I have downloaded the COSMIC mutation file based on GRCH38. I have the cosmic mutation ids for each mutation (eg, COSM521,COSM520 etc). If I copy these ids and check in the search box of the website I get all the related information such as its emsembl contig etc. Using these ENSEMBL contigs, I visit the ENSEMBL database and extract the sequence associated with this variant. Is there any way to extract all the cosmic variant sequences from the ENSEMBL database without doing this individually for all? In other words, how to map the COSMIC variants with that of the ENSEMBL ones?
Hello,
it is unclear to me what you mean by
Do you mean how the sequence change due to the variant e.g for COSM521 A>G? Isn't this information in the file you've downloaded?
fin swimmer
Sorry for the confusion. I meant flanking sequence containing the variant position
What do you mean by "sequence"? The flanking region? Just the base-pair change?

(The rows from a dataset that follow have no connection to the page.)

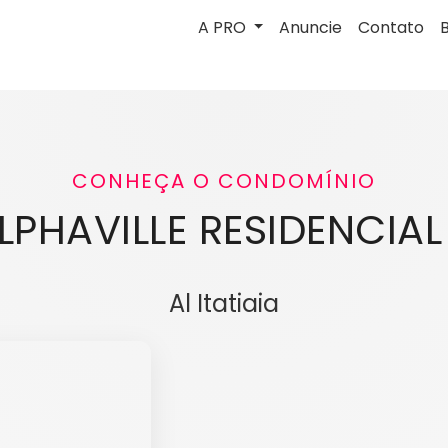
A PRO
Anuncie
Contato
CONHEÇA O CONDOMÍNIO
LPHAVILLE RESIDENCIAL
Al Itatiaia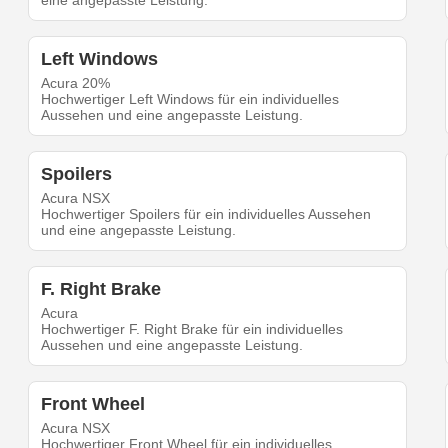
eine angepasste Leistung.
Left Windows
Acura 20%
Hochwertiger Left Windows für ein individuelles
Aussehen und eine angepasste Leistung.
Spoilers
Acura NSX
Hochwertiger Spoilers für ein individuelles Aussehen
und eine angepasste Leistung.
F. Right Brake
Acura
Hochwertiger F. Right Brake für ein individuelles
Aussehen und eine angepasste Leistung.
Front Wheel
Acura NSX
Hochwertiger Front Wheel für ein individuelles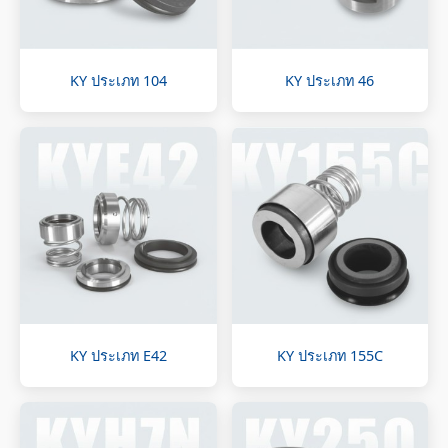
KY ประเภท 104
KY ประเภท 46
KY ประเภท E42
KY ประเภท 155C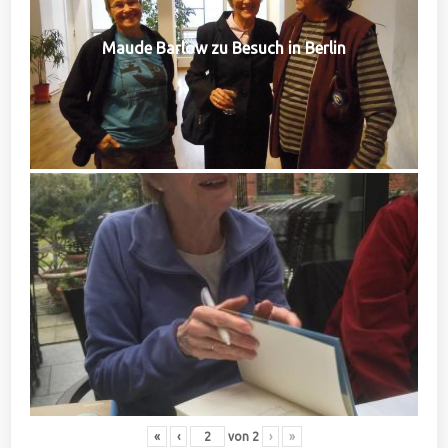
Maude Barlow zu Besuch in Berlin
«
‹
von
2
›
»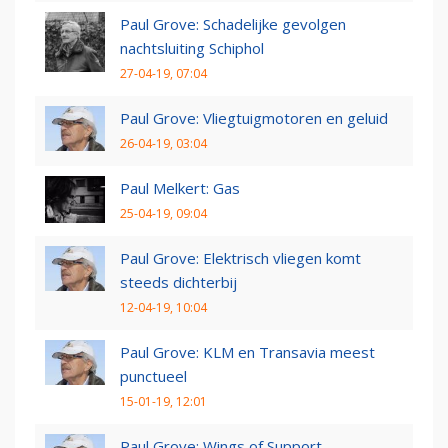
Paul Grove: Schadelijke gevolgen
nachtsluiting Schiphol
27-04-19, 07:04
Paul Grove: Vliegtuigmotoren en geluid
26-04-19, 03:04
Paul Melkert: Gas
25-04-19, 09:04
Paul Grove: Elektrisch vliegen komt
steeds dichterbij
12-04-19, 10:04
Paul Grove: KLM en Transavia meest
punctueel
15-01-19, 12:01
Paul Grove: Wings of Support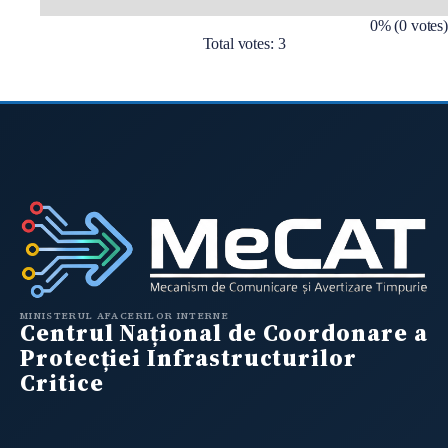
0% (0 votes)
Total votes: 3
MINISTERUL AFACERILOR INTERNE
Centrul Național de Coordonare a
Protecției Infrastructurilor
Critice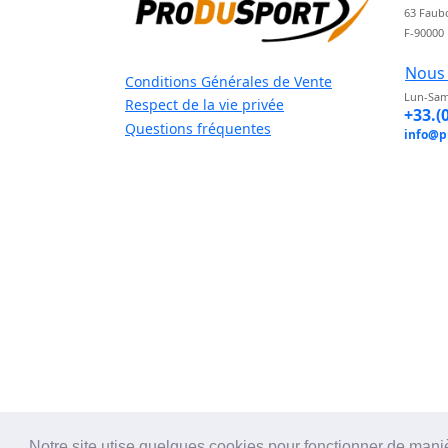
63 Faub
F-90000
Nous 
Conditions Générales de Vente
Lun-Sam
Respect de la vie privée
+33.(
Questions fréquentes
info@p
Notre site utise quelques cookies pour fonctionner de mani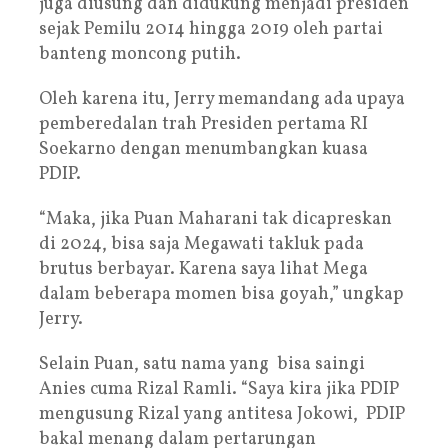
juga diusung dan didukung menjadi presiden
sejak Pemilu 2014 hingga 2019 oleh partai
banteng moncong putih.
Oleh karena itu, Jerry memandang ada upaya
pemberedalan trah Presiden pertama RI
Soekarno dengan menumbangkan kuasa
PDIP.
“Maka, jika Puan Maharani tak dicapreskan
di 2024, bisa saja Megawati takluk pada
brutus berbayar. Karena saya lihat Mega
dalam beberapa momen bisa goyah,” ungkap
Jerry.
Selain Puan, satu nama yang bisa saingi
Anies cuma Rizal Ramli. “Saya kira jika PDIP
mengusung Rizal yang antitesa Jokowi, PDIP
bakal menang dalam pertarungan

The flanking region containing the variant
if you have reference sequence (in this case GRCh38), get flank in bedtools (https://bedtools.readthedocs.io/en/latest/content/tools/flank.html) will give flank ranges and using getfasta, get the flanking sequences from above created ranges (https://bedtools.readthedocs.io/en/latest/content/tools/getfasta.html)
Thanks for your reply. So my question is do I need to incorporate variant information in the reference sequence? What if the flanking region for a SNP is part of a INDEL. If I don't incorporate the INDEL variant into the refseq, wouldn't I lose information? Or should I just use the refseq as it is?